À l’heure des messages instantanés, des e-mails et de l’intelligence artificielle, la lettre manuscrite semble appartenir à une autre époque. Pourtant, elle n’a pas totalement disparu. Une enquête menée par la plateforme Preply avec l’institut de sondage Censuswide auprès de 1 500 Français en octobre 2025 révèle un paysage plus nuancé qu’on ne l’imagine.
Premier constat : la pratique est devenue minoritaire. En 2026, 69,13 % des Français déclarent ne plus écrire ni envoyer de lettres papier. À l’inverse, 30,87 % affirment continuer à le faire, à des degrés divers. La lettre n’est donc plus un réflexe collectif, mais elle subsiste comme un choix personnel.
La transformation est profonde. L’e-mail et les messageries ont imposé un rythme rapide, fragmenté, souvent utilitaire.
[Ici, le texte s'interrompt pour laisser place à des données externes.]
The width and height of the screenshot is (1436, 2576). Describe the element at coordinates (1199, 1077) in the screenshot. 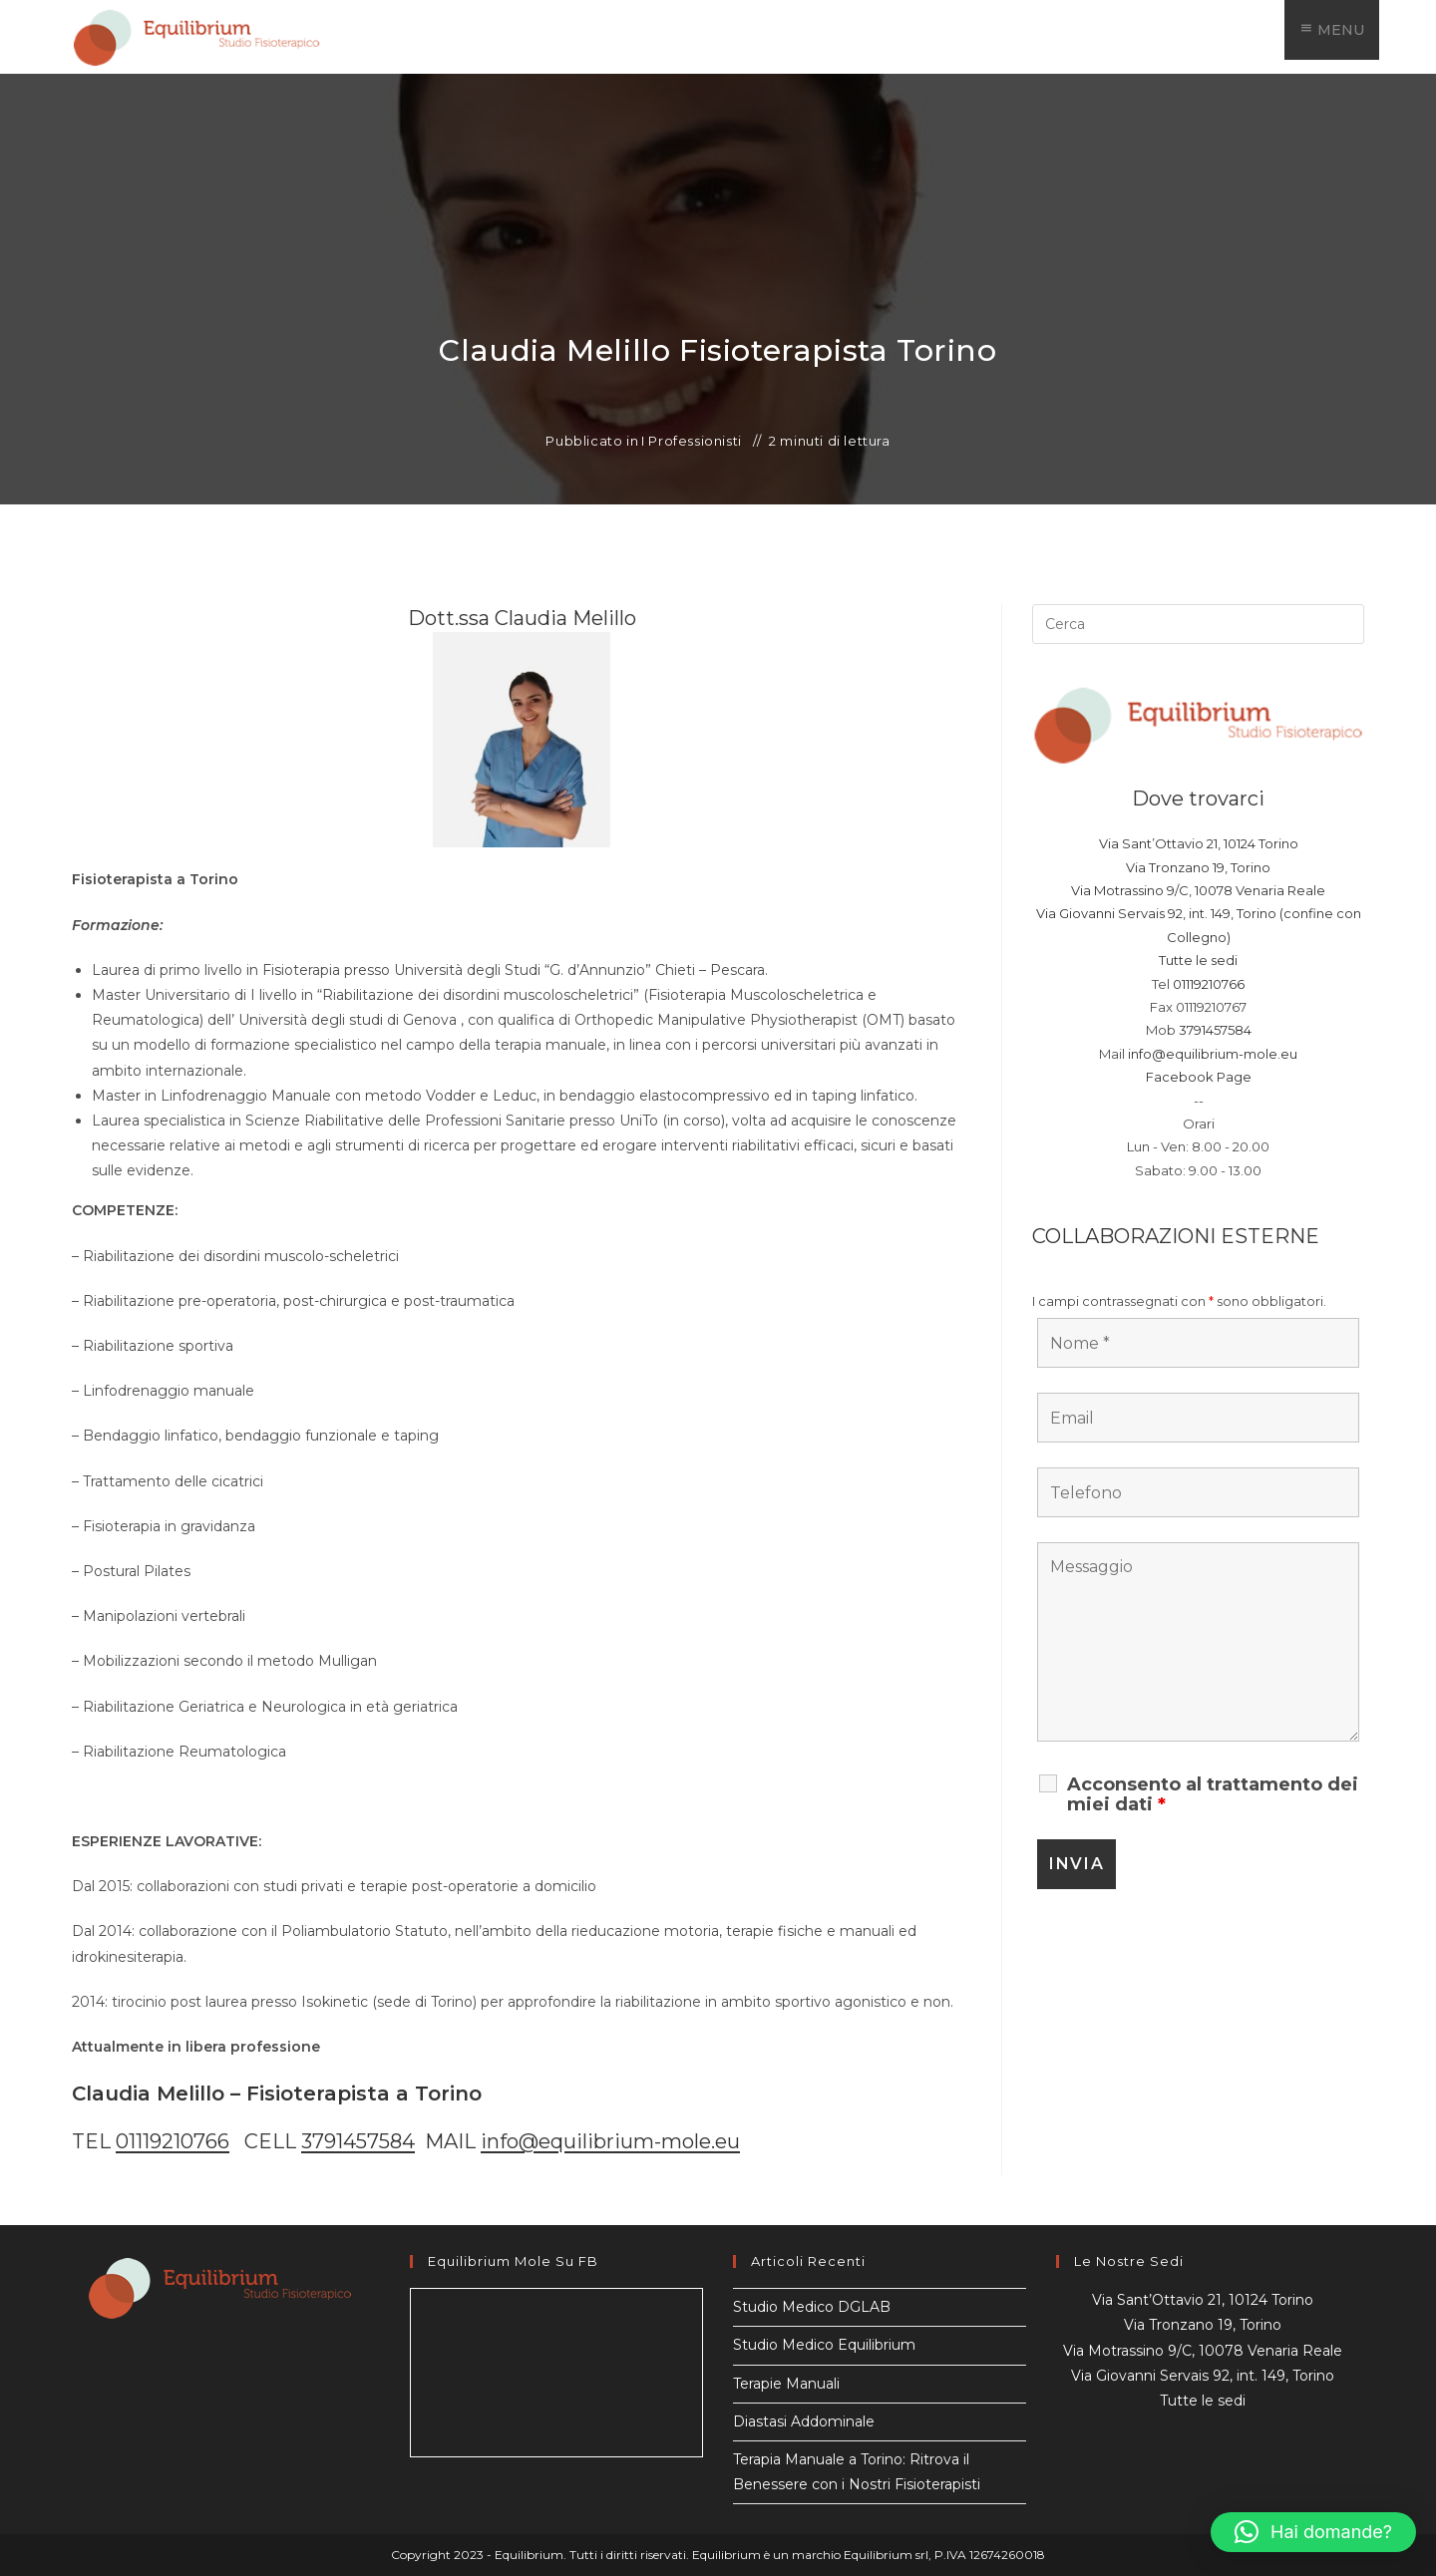 I see `Facebook Page` at that location. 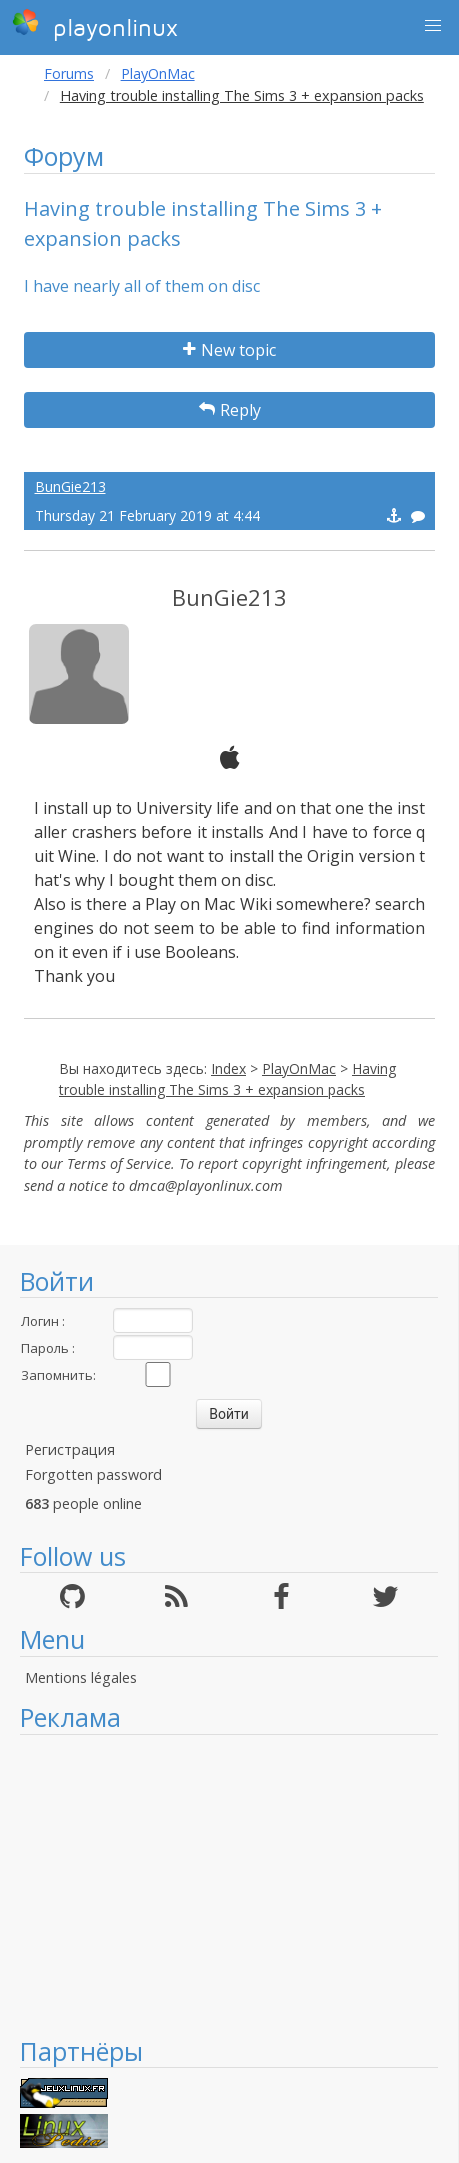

Dans ce contexte, la lettre manuscrite s’inscrit à rebours : elle suppose du temps, de la réflexion, une forme d’engagement. Pour certains, elle est devenue superflue. Pour d’autres, elle est précieuse précisément parce qu’elle est rare.
Une pratique minoritaire mais chargée de sens
Parmi ceux qui écrivent encore, les motivations diffèrent. Près de 14,47 % des Français déclarent écrire souvent et considèrent que la lettre reste nécessaire. Pour eux, elle incarne une attention particulière, une manière de marquer l’importance d’un moment ou d’un lien.
16,40 % écrivent régulièrement, mais sans estimer que cela soit indispensable. Il s’agit davantage d’un plaisir personnel, d’un attachement esthétique ou affectif. À l’opposé, 38,47 % jugent que la lettre n’est plus nécessaire à l’ère numérique. Entre les deux, 30,67 % n’écrivent plus, mais estiment qu’ils devraient le faire davantage, signe d’un regret diffus. La lettre ne structure plus la communication courante, mais elle conserve une forte valeur symbolique. Même ceux qui ne la pratiquent plus lui reconnaissent une dimension singulière.
Les jeunes, moteurs inattendus du retour du papier
L’élément le plus surprenant concerne l’âge. Contrairement aux idées reçues, ce ne sont pas les générations les plus âgées qui maintiennent le plus la pratique.
Chez les 16–24 ans, 46,88 % déclarent encore écrire des lettres. La proportion est même légèrement supérieure chez les 25–34 ans, avec 48,04 %. Ces générations, souvent décrites comme hyperconnectées, entretiennent en réalité un rapport particulier à l’écriture manuscrite. À partir de 35 ans, la pratique recule nettement : 32,90 % chez les 35–44 ans, 26,16 % chez les 45–54 ans, puis 21,54 % chez les 55 ans et plus. Plus l’âge augmente, moins la lettre est utilisée. Une inversion complète du cliché selon lequel les seniors seraient les derniers défenseurs du papier.
Pourquoi ce regain chez les plus jeunes ? Plusieurs facteurs peuvent l’expliquer. D’abord, la saturation numérique. Face au flux continu de notifications et de messages éphémères, la lettre offre un contrepoint tangible et durable. Ensuite, elle répond à un besoin de singularité : une écriture manuscrite, avec ses ratures et son rythme, ne se copie pas, ne se transfère pas. Elle est unique. Enfin, la lettre impose une autre temporalité. Elle suppose d’attendre, de réfléchir, de formuler. Dans un monde dominé par l’instantanéité, cette lenteur devient presque un luxe.
Un geste culturel plus qu’un outil
En 2026, la lettre papier n’est plus un outil de communication de masse. Elle s’est transformée en acte culturel. Écrire devient un choix volontaire, parfois intime, parfois artistique. On réserve la lettre aux moments forts : déclarations, cartes, correspondances personnelles. Si la majorité des Français ont abandonné cette pratique, beaucoup continuent de lui attribuer une valeur particulière. La lettre incarne une écriture plus incarnée, plus engagée. Au fond, la question n’est peut-être pas de savoir si les Français écrivent encore des lettres, mais pourquoi ils choisissent de le faire. Et la réponse, en 2026, semble claire : moins par nécessité que par désir.